Section 53. t-Test2-Sample

53. t-Test2-Sample

Overview

The 2-Sample t-Test is used to compare two sample means against each other. For example, a Team might need to determine if two operators are taking the same amount of time to perform a task. A data sample would be taken of, for example, 25 points for each operator to make the judgment, and the result is the likelihood that both operators' average task time (as work continues) is the same.

Thus, a sample of data points (lower curves) is taken from the two processes (the populations of all data points, upper curves), as shown in Figure 7.53.1. From the characteristics of the samples (mean standard deviation s, and sample size n), an inference is made on the location of the population means μ relative to the each other. The result would be a degree of confidence (a p-value) that the samples come from populations with the same mean.

Figure 7.53.1. Graphical representation of a 2-Sample t-Test.

Caution: It should be noted that there is a subtly different test known as a Paired t-Test that is often confused with a 2-Sample t-Test. A 2-Sample t-Test for the preceding example looks at the mean of the sample for Operator 1 versus the mean of the sample for Operator 2. The Paired t-Test, on the other hand, is used to compare two samples against each other, but where a data point from each set needs to be considered together in pairs. For example, a Team might need to determine if two operators are quoting the same price for packages of products or services. It makes no sense to compare the average of all the quotes for Operator 1 to the average of all the quotes for Operator 2. Each package quote needs to be examined separately, making paired comparisons of Operator 1's quote for the package and Operator 2's quote for the package.

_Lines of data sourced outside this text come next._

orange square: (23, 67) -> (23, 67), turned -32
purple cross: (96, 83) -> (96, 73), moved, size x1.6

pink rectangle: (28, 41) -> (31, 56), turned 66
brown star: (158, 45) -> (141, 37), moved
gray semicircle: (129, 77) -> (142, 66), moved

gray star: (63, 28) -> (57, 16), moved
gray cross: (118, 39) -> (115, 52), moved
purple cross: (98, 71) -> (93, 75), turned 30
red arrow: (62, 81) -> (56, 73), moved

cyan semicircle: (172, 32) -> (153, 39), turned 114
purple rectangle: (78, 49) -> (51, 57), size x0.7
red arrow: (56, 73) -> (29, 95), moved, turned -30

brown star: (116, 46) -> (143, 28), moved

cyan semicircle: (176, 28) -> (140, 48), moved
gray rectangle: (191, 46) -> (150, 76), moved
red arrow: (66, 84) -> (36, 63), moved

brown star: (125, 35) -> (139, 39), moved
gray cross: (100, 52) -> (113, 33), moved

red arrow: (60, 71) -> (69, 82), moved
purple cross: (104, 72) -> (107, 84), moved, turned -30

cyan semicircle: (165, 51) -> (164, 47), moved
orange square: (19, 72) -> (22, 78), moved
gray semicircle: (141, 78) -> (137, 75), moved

In this case refer to "t-TestPaired" in this chapter.

Roadmap

The roadmap of the test analysis itself is shown graphically in Figure 7.53.2.

Figure 7.53.2. 2-Sample t-Test Roadmap^[92]

^[92] Roadmap adapted from SBTI's Process Improvement Methodology training material.

Step 1.	Identify the metric and levels to be examined (two operators or such like). Analysis of this kind should be done in the Analyze Phase at the earliest, so the metric should be well defined and understood at this point (see "KPOVs and Data" in this chapter).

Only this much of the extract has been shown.